* [Exercise] Look for "prompt" in each line of the entries, and return the matching lines.

Collection entries
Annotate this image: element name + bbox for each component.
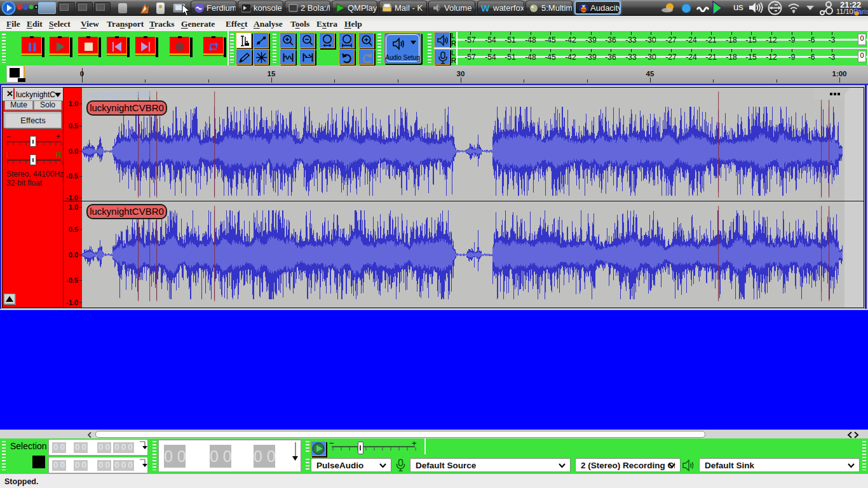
svg-text:W: W (481, 3, 490, 13)
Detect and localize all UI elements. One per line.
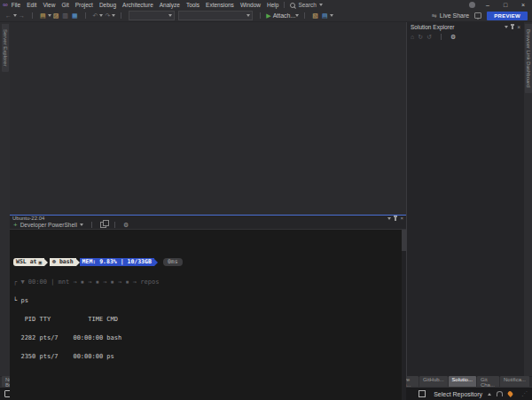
vs-window: ∞ FileEditViewGitProjectDebugArchitectur… — [0, 0, 532, 400]
browser-link-dashboard-vertical-tab[interactable]: Browser Link Dashboard — [525, 24, 532, 93]
chevron-down-icon[interactable] — [112, 14, 115, 17]
select-repository-button[interactable]: Select Repository — [434, 391, 482, 397]
save-all-icon[interactable]: ▦ — [72, 10, 78, 21]
prompt-wsl-segment: WSL at▣ — [13, 258, 44, 266]
search-label: Search — [298, 2, 317, 8]
open-file-icon[interactable]: ▨ — [53, 10, 59, 21]
live-share-label: Live Share — [440, 12, 469, 19]
menu-item[interactable]: Project — [75, 2, 93, 8]
chevron-down-icon[interactable] — [13, 14, 17, 17]
live-share-icon: ⇋ — [432, 10, 437, 21]
divider — [284, 2, 285, 8]
preview-button[interactable]: PREVIEW — [487, 12, 528, 20]
feedback-icon[interactable] — [474, 12, 481, 19]
menu-item[interactable]: Architecture — [122, 2, 153, 8]
undo-icon[interactable]: ↶ — [93, 10, 98, 21]
minimize-button[interactable]: – — [482, 2, 493, 8]
window-position-icon[interactable] — [505, 26, 508, 28]
terminal-output-line: PID TTY TIME CMD — [13, 317, 406, 323]
close-button[interactable]: × — [518, 2, 528, 8]
panel-title: Solution Explorer — [411, 24, 455, 30]
menu-item[interactable]: Help — [267, 2, 278, 8]
solution-platforms-dropdown[interactable] — [178, 11, 253, 20]
prompt-shell-segment: ⊗ bash — [50, 258, 75, 266]
hot-reload-flame-icon[interactable] — [507, 390, 514, 397]
close-icon[interactable]: × — [517, 24, 520, 30]
collapse-all-icon[interactable]: ↺ — [426, 34, 432, 41]
resize-grip[interactable]: ⋰ — [521, 390, 528, 397]
menu-item[interactable]: Git — [61, 2, 68, 8]
visual-studio-logo-icon: ∞ — [3, 1, 8, 9]
menu-item[interactable]: Extensions — [206, 2, 234, 8]
standard-toolbar: ← → ▤ ▨ ▥ ▦ ↶ ↷ ▶ Attach... ▧ ▤ ⇋ Live S… — [0, 10, 532, 22]
chevron-down-icon[interactable] — [80, 224, 83, 226]
menu-bar: FileEditViewGitProjectDebugArchitectureA… — [12, 2, 279, 8]
refresh-icon[interactable]: ↻ — [418, 34, 423, 41]
solution-explorer-sync-icon[interactable]: ▤ — [322, 10, 328, 21]
switch-views-wrench-icon[interactable]: ⚙ — [450, 34, 456, 41]
chevron-down-icon[interactable] — [48, 14, 51, 17]
divider — [32, 12, 33, 19]
powerline-arrow — [154, 259, 158, 266]
main-body: Server Explorer Ubuntu-22.04 × + Develop… — [0, 22, 532, 376]
toolbar-right: ⇋ Live Share PREVIEW — [432, 10, 532, 21]
toolbar-overflow-icon[interactable] — [330, 14, 333, 17]
divider — [304, 12, 305, 19]
menu-item[interactable]: File — [12, 2, 20, 8]
solution-explorer-toolbar: ⌂ ↻ ↺ ⚙ — [407, 32, 524, 42]
menu-item[interactable]: Debug — [99, 2, 116, 8]
maximize-button[interactable]: □ — [500, 2, 511, 8]
save-icon[interactable]: ▥ — [62, 10, 68, 21]
start-debug-icon[interactable]: ▶ — [266, 12, 270, 20]
menu-item[interactable]: View — [43, 2, 55, 8]
account-avatar[interactable] — [469, 2, 475, 8]
solution-configurations-dropdown[interactable] — [129, 11, 175, 20]
window-position-icon[interactable] — [387, 217, 391, 220]
prompt-memory-segment: MEM: 9.83% | 10/33GB — [80, 258, 154, 266]
find-in-files-icon[interactable]: ▧ — [312, 10, 318, 21]
title-bar: ∞ FileEditViewGitProjectDebugArchitectur… — [0, 0, 532, 10]
divider — [114, 222, 115, 228]
search-box[interactable]: Search — [290, 2, 323, 8]
menu-item[interactable]: Tools — [186, 2, 200, 8]
chevron-up-icon — [488, 393, 491, 396]
scrollbar-thumb[interactable] — [402, 230, 406, 251]
terminal-toolbar: + Developer PowerShell ⚙ — [10, 221, 406, 230]
attach-button[interactable]: Attach... — [273, 12, 296, 19]
pin-icon[interactable] — [512, 25, 513, 29]
terminal-command-line: └ ps — [13, 298, 406, 304]
menu-item[interactable]: Edit — [27, 2, 36, 8]
divider — [121, 12, 121, 19]
navigate-back-icon[interactable]: ← — [5, 10, 12, 21]
panel-header-icons: × — [505, 24, 520, 30]
menu-item[interactable]: Window — [240, 2, 261, 8]
terminal-profile-label[interactable]: Developer PowerShell — [20, 222, 77, 228]
new-terminal-icon[interactable]: + — [13, 221, 18, 229]
center-column: Ubuntu-22.04 × + Developer PowerShell ⚙ — [10, 22, 406, 376]
terminal-output-line: 2282 pts/7 00:00:00 bash — [13, 335, 406, 341]
server-explorer-vertical-tab[interactable]: Server Explorer — [2, 24, 9, 72]
prompt-path-line: ┌ ▼ 00:00 | mnt → ▪ → ▪ → ▪ → ▪ → repos — [13, 279, 406, 286]
editor-empty-area — [10, 22, 406, 215]
redo-icon[interactable]: ↷ — [105, 10, 110, 21]
split-terminal-icon[interactable] — [100, 222, 106, 228]
solution-explorer-body[interactable] — [407, 42, 524, 376]
right-dock-strip: Browser Link Dashboard — [524, 22, 532, 376]
terminal-scrollbar[interactable] — [402, 230, 406, 400]
navigate-forward-icon[interactable]: → — [19, 10, 25, 21]
menu-item[interactable]: Analyze — [160, 2, 180, 8]
chevron-down-icon[interactable] — [99, 14, 103, 17]
prompt-line: WSL at▣ ⊗ bash MEM: 9.83% | 10/33GB 0ms — [13, 258, 406, 266]
new-project-icon[interactable]: ▤ — [40, 10, 46, 21]
terminal-output[interactable]: WSL at▣ ⊗ bash MEM: 9.83% | 10/33GB 0ms … — [10, 230, 406, 400]
terminal-settings-icon[interactable]: ⚙ — [123, 222, 129, 229]
powerline-arrow — [44, 259, 48, 266]
terminal-panel: Ubuntu-22.04 × + Developer PowerShell ⚙ — [10, 215, 406, 376]
chevron-down-icon — [246, 14, 250, 17]
distro-icon: ▣ — [38, 259, 42, 265]
live-share-button[interactable]: ⇋ Live Share — [432, 10, 469, 21]
chevron-down-icon[interactable] — [295, 14, 299, 17]
pin-icon[interactable] — [395, 216, 396, 221]
notifications-bell-icon[interactable] — [497, 391, 503, 396]
home-icon[interactable]: ⌂ — [411, 34, 414, 40]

* [Task solution]
prompt-wsl-segment: WSL at▣ — [13, 258, 44, 266]
prompt-shell-segment: ⊗ bash — [50, 258, 75, 266]
prompt-memory-segment: MEM: 9.83% | 10/33GB — [80, 258, 154, 266]
prompt-path-line: ┌ ▼ 00:00 | mnt → ▪ → ▪ → ▪ → ▪ → repos — [13, 279, 406, 286]
prompt-line: WSL at▣ ⊗ bash MEM: 9.83% | 10/33GB 0ms — [13, 258, 406, 266]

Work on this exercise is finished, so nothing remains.